While most of the Huntsville Council of PTA’s decisions aren’t controversial in any way, this one clearly was. There are many PTA members, both parents and teachers, who are not in agreement with the Council’s decision on this matter. And while it’s true that this is just one decision, this is a huge decision.

By making this decision to nominate Dr. Wardynski the Huntsville Council of PTAs is in effect telling the city and the state that the entire Huntsville PTA supports and endorses Dr. Wardynski’s decisions. These decisions include:

By nominating Dr. Wardynski for Superintendent of the Year, these, and many more, are things that the Huntsville Council of PTAs are endorsing.

Maybe it’s just me, but I fail to see how endorsing these positions is supporting and speaking on behalf of children and youth in the schools.

As I have said, I support and believe in the goals of the PTA. I like everyone I know involved in our PTAs. Bringing parents and teachers together, to work together toward the common goal of educating our children is not simply noble, it is necessary for education to actually occur. I am not challenging that.

What I am challenging is why such a small group of people should feel free to speak for such a large group (more than 12,000) without even the benefit of a public meeting.

On these issues, the Huntsville Council of PTAs does not speak for me, but more importantly since my daughter is at a merging school and my son is suffering from cuts to the Special Education budget, they are not speaking on behalf of my children.

I hope that my assessment is wrong. If not, I hope that it will change. And change soon.

 
Russell

“Children see magic because they look for it.”

–Christopher Moore, Lamb: The Gospel according to Biff, Jesus’ childhood pal.

11 Comments

  1. Very good point, Russell! This should have been something all PTA members voted on. I am still looking for a good reason to join PTA. But dissenting opinions don’t seem to be welcome, so I suppose that might be why we didn’t hear about it ahead of time.

    1. I don’t mind that there wasn’t a vote, per say, but at the very least the discussion should have been open to PTA members. That wouldn’t have required much more than a brief notice on their website, and honestly it probably would not have been well attended.

      Making an attempt at transparency usually goes quite a long way.

      I do appreciate the work that the PTA does in our local schools. But political decisions like this should at least be open to the members to observe and comment on before they are made.

  2. Regardless of whether or not one thinks Dr. Wardynski is doing a good job…offering an award such as this to someone who hasn’t been on the job for even a year is premature. I mean, sure, ANYONE would be better than our previous superintendent, but I don’t understand the rush to offer raises and accolades. Let’s see a little bit of results first.

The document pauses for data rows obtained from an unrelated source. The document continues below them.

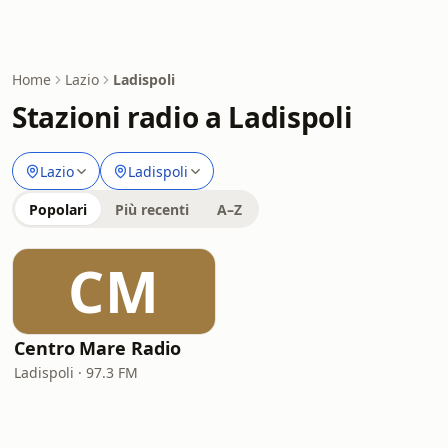
Home
Lazio
Ladispoli
Stazioni radio a Ladispoli
Lazio
Ladispoli
Popolari
Più recenti
A–Z
CM
Centro Mare Radio
Ladispoli · 97.3 FM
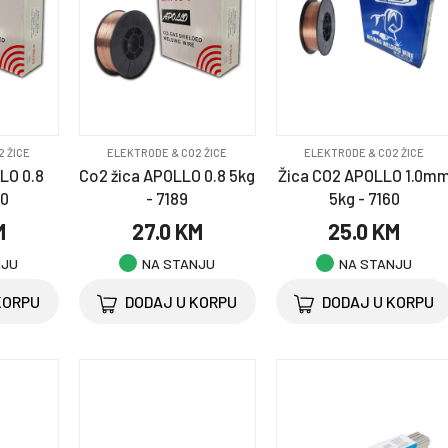
2 ŽICE
ELEKTRODE & CO2 ŽICE
ELEKTRODE & CO2 ŽICE
LO 0.8
Co2 žica APOLLO 0.8 5kg
Žica CO2 APOLLO 1.0m
90
- 7189
5kg - 7160
M
27.0 KM
25.0 KM
NJU
NA STANJU
NA STANJU
KORPU
DODAJ U KORPU
DODAJ U KORPU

    1. Agreed. The first thing that popped into my head after a bit of “What the . . .” was that this was exactly like awarding Obama the Noble for not being Bush.

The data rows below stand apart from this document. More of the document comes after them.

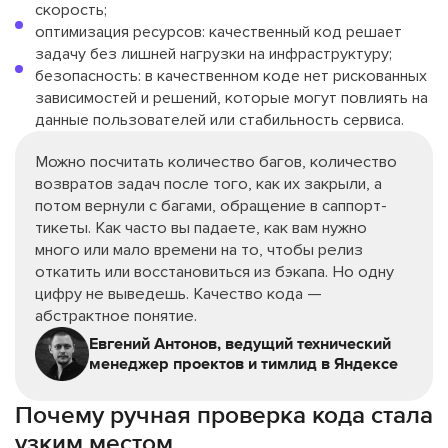
скорость;
оптимизация ресурсов: качественный код решает
задачу без лишней нагрузки на инфраструктуру;
безопасность: в качественном коде нет рискованных
зависимостей и решений, которые могут повлиять на
данные пользователей или стабильность сервиса.
Можно посчитать количество багов, количество
возвратов задач после того, как их закрыли, а
потом вернули с багами, обращение в саппорт-
тикеты. Как часто вы падаете, как вам нужно
много или мало времени на то, чтобы релиз
откатить или восстановиться из бэкапа. Но одну
цифру не выведешь. Качество кода —
абстрактное понятие.
Евгений Антонов, ведущий технический
менеджер проектов и тимлид в Яндексе
Почему ручная проверка кода стала
узким местом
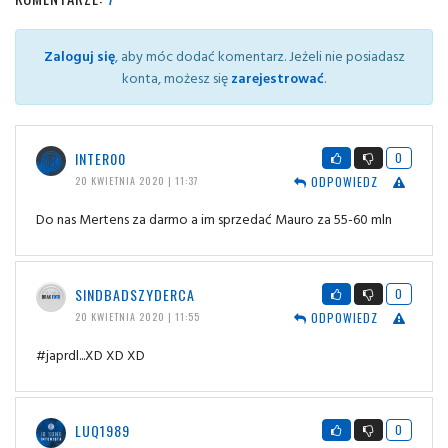
Zaloguj się
, aby móc dodać komentarz. Jeżeli nie posiadasz
konta, możesz się
zarejestrować
.
INTER00
0
ODPOWIEDZ
20 KWIETNIA 2020 | 11:37
Do nas Mertens za darmo a im sprzedać Mauro za 55-60 mln
SINDBADSZYDERCA
0
ODPOWIEDZ
20 KWIETNIA 2020 | 11:55
#japrdl...XD XD XD
LUQ1989
0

  3. Curious, I know Emma’s award was made public at the board meeting a month prior to the actual event. Shouldn’t have Wardynski’s award been made public at the same time. Hmmmmm? Strange it seemed to have been kept secret? Wonder why?

      1. Yes, but my point was that it was prior to the event. I am sure there would of definitely been some negative feedback, had it been announced early like Emma’s. But your diplomacy is always appreciated.

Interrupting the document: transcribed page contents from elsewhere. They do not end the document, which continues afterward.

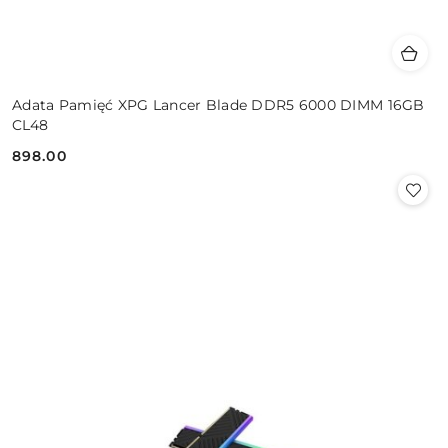
Adata Pamięć XPG Lancer Blade DDR5 6000 DIMM 16GB
CL48
898.00
Cena:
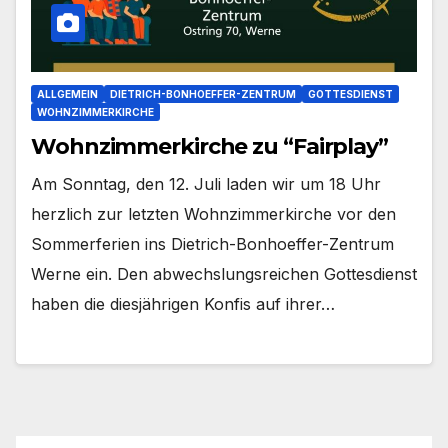
ALLGEMEIN
DIETRICH-BONHOEFFER-ZENTRUM
GOTTESDIENST
WOHNZIMMERKIRCHE
Wohnzimmerkirche zu “Fairplay”
Am Sonn­tag, den 12. Juli laden wir um 18 Uhr
herz­lich zur letz­ten Wohn­zim­mer­kir­che vor den
Som­mer­fe­ri­en ins Dietrich-Bonhoeffer-Zentrum
Wer­ne ein. Den abwechs­lungs­rei­chen Got­tes­dienst
haben die dies­jäh­ri­gen Kon­fis auf ihrer…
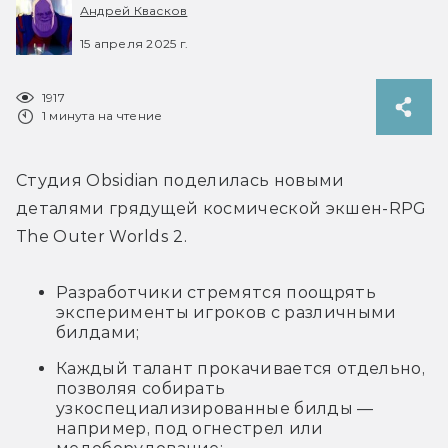
Андрей Квасков
15 апреля 2025 г.
1917
1 минута на чтение
Студия Obsidian поделилась новыми 
деталями грядущей космической экшен-RPG 
The Outer Worlds 2.
Разработчики стремятся поощрять
эксперименты игроков с различными
билдами;
Каждый талант прокачивается отдельно,
позволяя собирать
узкоспециализированные билды —
например, под огнестрел или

  4. Hey Russ – the citizen comments at tonights Board meeting were NOT TELEVISIED.
    Right after Mrs McCaulley said ” we will pause before citizen comments” the live broadcast was stopped. What’s going on; do you know? What happened during the comments? Is this yet another attempt to quiet criticism of wardynski?

  5. I agree that awarding anyone “Best ____ of the year” before they have even completed a year is ridiculous. Why expect anything else though? When you give someone free rein with no controls anything can happen and does. Such as paying 1.2 million to place non-certified, non-highly-qualified, non-education degree people in classrooms and call them teachers (Teach for America. If they wanted to be teachers, they would have gone to school and got an education degree, but they did not.